Problem to work on:
Repeat the data word for word, excluding every picture.

────────────────────

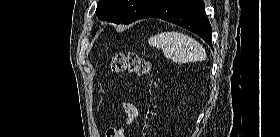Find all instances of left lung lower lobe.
I'll return each mask as SVG.
<instances>
[{"mask_svg":"<svg viewBox=\"0 0 280 137\" xmlns=\"http://www.w3.org/2000/svg\"><path fill=\"white\" fill-rule=\"evenodd\" d=\"M159 18L190 30L212 47V28L203 0H160L140 19Z\"/></svg>","mask_w":280,"mask_h":137,"instance_id":"obj_1","label":"left lung lower lobe"}]
</instances>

────────────────────

Finished task:
Find all instances of left lung lower lobe.
I'll return each mask as SVG.
<instances>
[{"mask_svg":"<svg viewBox=\"0 0 280 137\" xmlns=\"http://www.w3.org/2000/svg\"><path fill=\"white\" fill-rule=\"evenodd\" d=\"M159 18L190 30L212 47V28L203 0H160L140 19Z\"/></svg>","mask_w":280,"mask_h":137,"instance_id":"obj_1","label":"left lung lower lobe"}]
</instances>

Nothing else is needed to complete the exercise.